Hello
From a SAS tutorial I found code to import multiple .csv files at the same time and it works well (code is below). I will admit that I don't fully understand the code but I am wondering what code I would use to:
1. firstobs = 6 instead of the 2 that it is currently set at (I don't see in the code where this setting is)
2. each file name is the same format i.e. facility_trend_888.csv, facility_trend_999.csv etc. and I would like to create a column in the dataset of "facility" to equal the last 3 digits i.e. 888 for EACH row of data in the dataset.
3. Is there a way to exclude empty rows upon import or do I just do that after the fact?
4. Is there code to then combine all datasets into one dataset?
Thanks in advance for any and all assistance.
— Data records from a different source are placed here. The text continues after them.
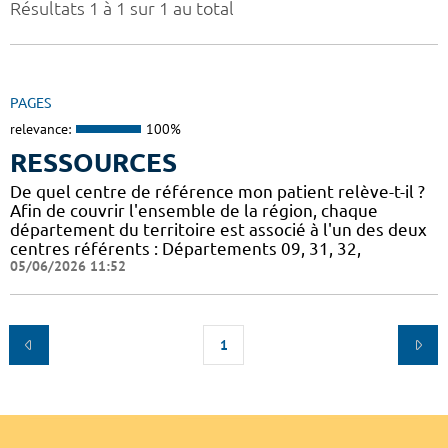
Résultats 1 à 1 sur 1 au total
PAGES
relevance:
100%
RESSOURCES
De quel centre de référence mon patient relève-t-il ?
Afin de couvrir l'ensemble de la région, chaque
département du territoire est associé à l'un des deux
centres référents : Départements 09, 31, 32,
05/06/2026 11:52
1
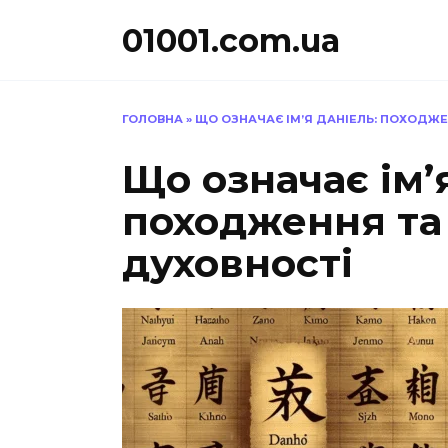
Перейти
01001.com.ua
до
вмісту
ГОЛОВНА
»
ЩО ОЗНАЧАЄ ІМ’Я ДАНІЕЛЬ: ПОХОДЖЕ
Що означає ім’
походження та
духовності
The code below works as it should by importing the datasets with each file being imported with the naming convention of dsn1, dsn2 etc. to equal the number of csv files in the identified folder.
%macro drive(dir,ext);
%local cnt filrf rc did memcnt name;
%let cnt=0;
%let filrf=mydir;
%let rc=%sysfunc(filename(filrf,&dir));
%let did=%sysfunc(dopen(&filrf));
%if &did ne 0 %then %do;
%let memcnt=%sysfunc(dnum(&did));
%do i=1 %to &memcnt;
%let name=%qscan(%qsysfunc(dread(&did,&i)),-1,.);
%if %qupcase(%qsysfunc(dread(&did,&i))) ne %qupcase(&name) %then %do;
%if %superq(ext) = %superq(name) %then %do;
%let cnt=%eval(&cnt+1);
%put %qsysfunc(dread(&did,&i));
proc import datafile="&dir\%qsysfunc(dread(&did,&i))" out=dsn&cnt
dbms=csv replace;
run;
%end;
%end;
%end;
%end;
%else %put &dir cannot be open.;
%let rc=%sysfunc(dclose(&did));
%mend drive;
%drive(E:\HIMS\TEST\Strokes\2019 20\HIT_Tool,csv)
Do you not know what is in the CSV files? Why are you using PROC IMPORT instead of just writing your own data step to read the file?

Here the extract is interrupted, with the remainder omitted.